Book Review :: The Old Man and The Sea

The Old Man and the SeaThe Old Man and the Sea by Ernest Hemingway
My rating: 4 of 5 stars

Stripped down. Brutally simple. Magical.

This story will only appeal to those who’ve seen real struggle in their lives, for this story is a mark on life and people, the battles & struggles they go through to reach towards that something. Otherwise, it is just a tragic story about a crazy old fisherman, who goes deep into the middle of the sea, to prove his worth to the other young fishermen, victoriously battles a mighty eighteen feet marlin, loses it to the jaws of the beastly sharks, and returns shore with the marlin’s skeleton after three days.

Santiago, an old fisherman, is going through hard times. A young boy, Manolin, cares for him. It is to this boy that Santiago wants to prove that he is not over and that he still has strength in his arms. His proud determination takes him far out to the sea, where he hooks a marlin. Then begins a battle where the fish and the man, both prove their worth. Bruised and worn out, no food or water for nourishment, the old man endures.

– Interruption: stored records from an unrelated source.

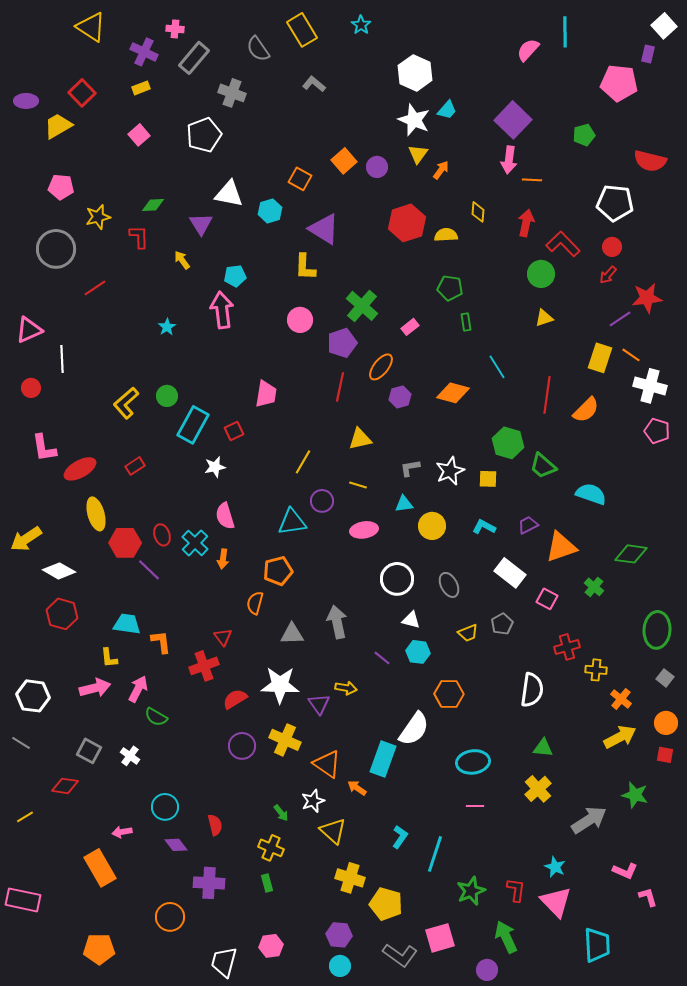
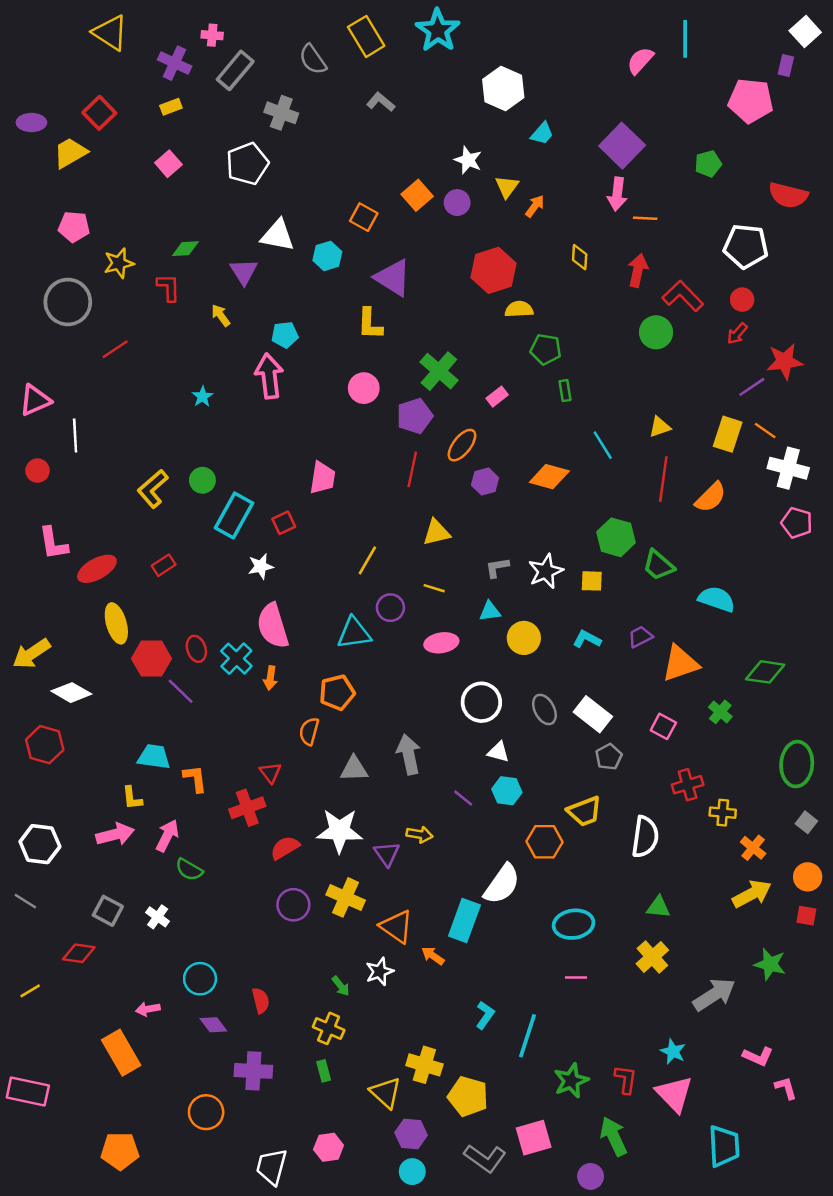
cyan star: (361, 25) -> (438, 30), size x1.8
white star: (414, 120) -> (468, 160), moved, size x0.7
yellow semicircle: (446, 235) -> (519, 309), moved
yellow triangle: (544, 318) -> (660, 427), moved
pink semicircle: (225, 516) -> (273, 626), size x1.4
white rectangle: (510, 573) -> (593, 714), moved
red hexagon: (62, 614) -> (45, 745), moved
yellow trapezoid: (468, 633) -> (584, 811), moved, size x1.4
yellow triangle: (333, 831) -> (386, 1093), moved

“I have never seen or heard of such a fish. But I must kill him. I am glad we do not have to try to kill the stars. Imagine if each day a man must try to kill the moon, he thought. The moon runs away. . . . Then he was sorry for the great fish that had nothing to eat and his determination to kill him never relaxed in his sorrow for him. . . . There is no one worthy of eating him from the manner of his behavior and his great dignity. I do not understand these things, he thought. But it is good that we do not have to try to kill the sun or the moon or the stars. It is enough to live on the sea and kill our true brothers.”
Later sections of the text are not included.